- Promotional release poster
- Directed by: Thamizh
- Written by: Perumal Murugan
- Produced by: Pa. Ranjith
- Starring: Manikkam; Ashwin; Prasanna Balachandran; Savithri;
- Cinematography: Pratheep Kaliraja
- Edited by: C. S. Prem Kumar
- Music by: Bindu Malini
- Production company: Neelam Productions
- Distributed by: SonyLIV
- Release date: 27 May 2022;
- Country: India
- Language: Tamil

= Seththumaan =

2022 Tamil language drama film

Seththumaan is a 2022 Indian Tamil-language drama film written and directed by Thamizh. The film features Manikkam, Ashwin, Prasanna Balachandran and Savithri, and was released on 27 May 2022.

==Production==
The film marked the directorial debut of Thamizh, who had earlier worked as an assistant director in films such as Pattalam (2009) and Biryani (2013). Thamizh worked on a number of scripts but failed to successfully pitch them into film projects. He later watched the Malayalam film, Ozhivudivasathe Kali (2015), which helped him believe that he could make a project on a minimal budget. He has then inspired to make Seththumaan, based on Tamil writer Perumal Murugan's short story Varugari. The film concerns the relationship of a grandfather and his grandson, while taking an incisive look at the politics of caste and meat.

Thamizh hoped to make the film on a budget of 6 lakh rupees, but soon found himself unable to even meet the rental cost of the camera equipment. He later approached Pa. Ranjith for financial help, who opted to help produce the film.
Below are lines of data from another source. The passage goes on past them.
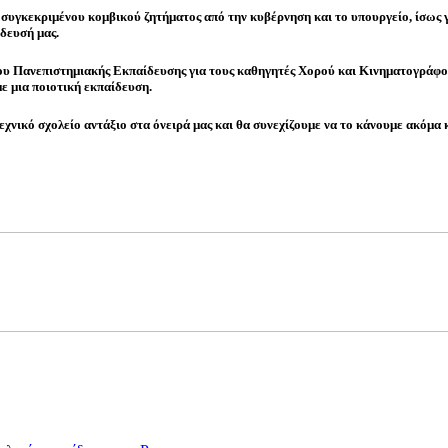
υ συγκεκριμένου κομβικού ζητήματος από την κυβέρνηση και το υπουργείο, ίσως γ
ίδευσή μας.
δου Πανεπιστημιακής Εκπαίδευσης για τους καθηγητές Χορού και Κινηματογράφου,
ε μια ποιοτική εκπαίδευση.
χνικό σχολείο αντάξιο στα όνειρά μας και θα συνεχίζουμε να το κάνουμε ακόμα κ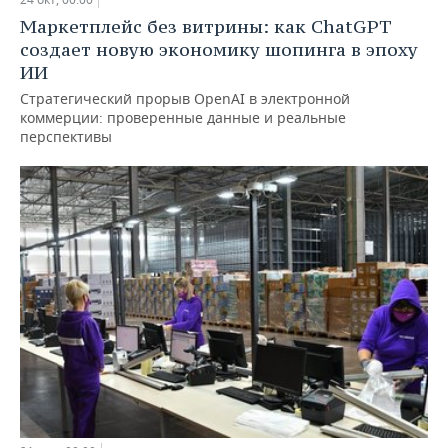
Маркетплейс без витрины: как ChatGPT
создает новую экономику шопинга в эпоху
ИИ
Стратегический прорыв OpenAI в электронной
коммерции: проверенные данные и реальные
перспективы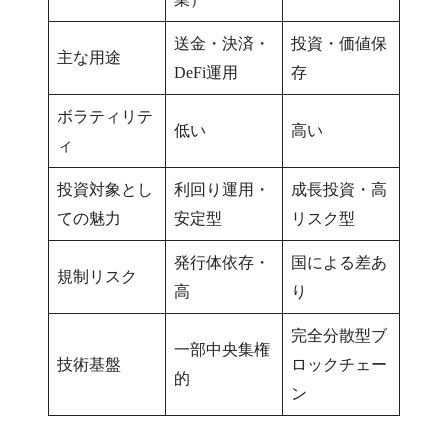
送金・決済・
投資・価値保
主な用途
DeFi運用
存
ボラティリテ
低い
高い
ィ
投資対象とし
利回り運用・
成長投資・高
ての魅力
安定型
リスク型
発行体依存・
国による差あ
規制リスク
高
り
完全分散型ブ
一部中央集権
技術基盤
ロックチェー
的
ン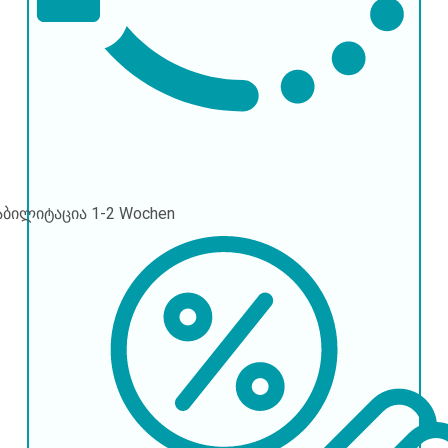
აბილიტაცია
1-2 Wochen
Prior to its release, the film was premiered and received accolades at film festivals including the International Film Festival of Kerala and Chennai International Film Festival.

==Reception==
The film was released on 27 May 2022 on SonyLIV. The New Indian Express gave the film a positive review, noting "smartly written dialogues are one of the highlights of Seththumaan, which poses a flurry of questions but doesn't necessarily burden itself with providing answers". Firstpost wrote "Tamizh makes an impressive directorial debut on a film around food and politics", while the Deccan Herald noted that it was a "a hard-hitting take on food politics"..Kavitha Muralidharan of The Hindu noted that " a set of powerful images. Some seemingly celebratory and some poignant." The Quint critic stated that "Seththumaan also makes us realise that even when there is a conflict between two people from the dominant-caste, the marginalised are the ones who bear the brunt." Dinamalar critic gave 2.75 rating out of 5.